Exercise directions: Write out the full listing exactly as it appears below.

Provided entries:
****************
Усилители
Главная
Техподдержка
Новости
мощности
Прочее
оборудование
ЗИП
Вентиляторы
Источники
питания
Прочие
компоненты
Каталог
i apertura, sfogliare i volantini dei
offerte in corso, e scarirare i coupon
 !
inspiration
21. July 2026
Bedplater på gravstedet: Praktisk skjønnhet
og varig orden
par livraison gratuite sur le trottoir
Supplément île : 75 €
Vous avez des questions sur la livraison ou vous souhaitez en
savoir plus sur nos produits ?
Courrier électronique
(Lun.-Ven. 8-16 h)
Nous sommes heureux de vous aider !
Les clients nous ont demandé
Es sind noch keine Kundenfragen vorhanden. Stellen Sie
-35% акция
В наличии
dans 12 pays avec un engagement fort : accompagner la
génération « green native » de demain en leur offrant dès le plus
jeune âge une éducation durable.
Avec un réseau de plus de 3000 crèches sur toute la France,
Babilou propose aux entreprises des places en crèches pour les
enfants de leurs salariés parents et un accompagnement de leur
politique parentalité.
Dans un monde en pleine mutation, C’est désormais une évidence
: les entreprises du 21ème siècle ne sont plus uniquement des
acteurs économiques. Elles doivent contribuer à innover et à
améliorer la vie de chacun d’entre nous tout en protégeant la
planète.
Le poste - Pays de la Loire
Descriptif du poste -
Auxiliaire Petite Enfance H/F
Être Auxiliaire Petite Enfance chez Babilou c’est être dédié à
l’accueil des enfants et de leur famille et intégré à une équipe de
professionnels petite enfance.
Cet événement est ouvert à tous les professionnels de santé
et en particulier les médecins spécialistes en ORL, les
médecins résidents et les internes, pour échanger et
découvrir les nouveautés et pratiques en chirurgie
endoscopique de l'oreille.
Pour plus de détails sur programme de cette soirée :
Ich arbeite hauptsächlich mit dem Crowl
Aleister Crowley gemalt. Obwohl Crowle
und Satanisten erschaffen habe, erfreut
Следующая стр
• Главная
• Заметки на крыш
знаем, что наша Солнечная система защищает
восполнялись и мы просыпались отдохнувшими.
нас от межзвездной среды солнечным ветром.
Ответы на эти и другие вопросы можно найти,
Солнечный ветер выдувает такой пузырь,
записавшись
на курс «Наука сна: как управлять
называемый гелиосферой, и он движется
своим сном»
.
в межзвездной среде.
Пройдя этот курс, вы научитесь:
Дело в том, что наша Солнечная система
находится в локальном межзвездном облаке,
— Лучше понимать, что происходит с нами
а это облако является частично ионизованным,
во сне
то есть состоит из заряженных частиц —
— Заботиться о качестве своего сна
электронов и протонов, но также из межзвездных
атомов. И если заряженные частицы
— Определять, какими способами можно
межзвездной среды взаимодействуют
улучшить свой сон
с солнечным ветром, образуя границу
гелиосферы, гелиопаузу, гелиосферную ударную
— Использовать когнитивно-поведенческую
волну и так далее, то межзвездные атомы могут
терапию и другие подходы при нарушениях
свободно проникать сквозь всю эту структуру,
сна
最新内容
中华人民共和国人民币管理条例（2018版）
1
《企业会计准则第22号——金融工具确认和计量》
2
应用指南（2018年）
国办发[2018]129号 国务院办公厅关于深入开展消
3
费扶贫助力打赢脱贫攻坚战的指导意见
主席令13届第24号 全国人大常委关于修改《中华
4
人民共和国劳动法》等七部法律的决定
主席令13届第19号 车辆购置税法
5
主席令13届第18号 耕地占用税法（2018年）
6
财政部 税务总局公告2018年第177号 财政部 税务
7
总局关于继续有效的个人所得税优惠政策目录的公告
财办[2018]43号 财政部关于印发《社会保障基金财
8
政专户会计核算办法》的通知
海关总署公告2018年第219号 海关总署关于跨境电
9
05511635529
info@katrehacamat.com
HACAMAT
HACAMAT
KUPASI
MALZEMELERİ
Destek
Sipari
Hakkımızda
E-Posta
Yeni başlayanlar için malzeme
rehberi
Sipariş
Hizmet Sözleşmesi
****************
Exercise output:
Усилители
Главная
Техподдержка
Новости
мощности
Прочее
оборудование
ЗИП
Вентиляторы
Источники
питания
Прочие
компоненты
Каталог
i apertura, sfogliare i volantini dei
offerte in corso, e scarirare i coupon
 !
inspiration
21. July 2026
Bedplater på gravstedet: Praktisk skjønnhet
og varig orden
par livraison gratuite sur le trottoir
Supplément île : 75 €
Vous avez des questions sur la livraison ou vous souhaitez en
savoir plus sur nos produits ?
Courrier électronique
(Lun.-Ven. 8-16 h)
Nous sommes heureux de vous aider !
Les clients nous ont demandé
Es sind noch keine Kundenfragen vorhanden. Stellen Sie
-35% акция
В наличии
dans 12 pays avec un engagement fort : accompagner la
génération « green native » de demain en leur offrant dès le plus
jeune âge une éducation durable.
Avec un réseau de plus de 3000 crèches sur toute la France,
Babilou propose aux entreprises des places en crèches pour les
enfants de leurs salariés parents et un accompagnement de leur
politique parentalité.
Dans un monde en pleine mutation, C’est désormais une évidence
: les entreprises du 21ème siècle ne sont plus uniquement des
acteurs économiques. Elles doivent contribuer à innover et à
améliorer la vie de chacun d’entre nous tout en protégeant la
planète.
Le poste - Pays de la Loire
Descriptif du poste -
Auxiliaire Petite Enfance H/F
Être Auxiliaire Petite Enfance chez Babilou c’est être dédié à
l’accueil des enfants et de leur famille et intégré à une équipe de
professionnels petite enfance.
Cet événement est ouvert à tous les professionnels de santé
et en particulier les médecins spécialistes en ORL, les
médecins résidents et les internes, pour échanger et
découvrir les nouveautés et pratiques en chirurgie
endoscopique de l'oreille.
Pour plus de détails sur programme de cette soirée :
Ich arbeite hauptsächlich mit dem Crowl
Aleister Crowley gemalt. Obwohl Crowle
und Satanisten erschaffen habe, erfreut
Следующая стр
• Главная
• Заметки на крыш
знаем, что наша Солнечная система защищает
восполнялись и мы просыпались отдохнувшими.
нас от межзвездной среды солнечным ветром.
Ответы на эти и другие вопросы можно найти,
Солнечный ветер выдувает такой пузырь,
записавшись
на курс «Наука сна: как управлять
называемый гелиосферой, и он движется
своим сном»
.
в межзвездной среде.
Пройдя этот курс, вы научитесь:
Дело в том, что наша Солнечная система
находится в локальном межзвездном облаке,
— Лучше понимать, что происходит с нами
а это облако является частично ионизованным,
во сне
то есть состоит из заряженных частиц —
— Заботиться о качестве своего сна
электронов и протонов, но также из межзвездных
атомов. И если заряженные частицы
— Определять, какими способами можно
межзвездной среды взаимодействуют
улучшить свой сон
с солнечным ветром, образуя границу
гелиосферы, гелиопаузу, гелиосферную ударную
— Использовать когнитивно-поведенческую
волну и так далее, то межзвездные атомы могут
терапию и другие подходы при нарушениях
свободно проникать сквозь всю эту структуру,
сна
最新内容
中华人民共和国人民币管理条例（2018版）
1
《企业会计准则第22号——金融工具确认和计量》
2
应用指南（2018年）
国办发[2018]129号 国务院办公厅关于深入开展消
3
费扶贫助力打赢脱贫攻坚战的指导意见
主席令13届第24号 全国人大常委关于修改《中华
4
人民共和国劳动法》等七部法律的决定
主席令13届第19号 车辆购置税法
5
主席令13届第18号 耕地占用税法（2018年）
6
财政部 税务总局公告2018年第177号 财政部 税务
7
总局关于继续有效的个人所得税优惠政策目录的公告
财办[2018]43号 财政部关于印发《社会保障基金财
8
政专户会计核算办法》的通知
海关总署公告2018年第219号 海关总署关于跨境电
9
05511635529
info@katrehacamat.com
HACAMAT
HACAMAT
KUPASI
MALZEMELERİ
Destek
Sipari
Hakkımızda
E-Posta
Yeni başlayanlar için malzeme
rehberi
Sipariş
Hizmet Sözleşmesi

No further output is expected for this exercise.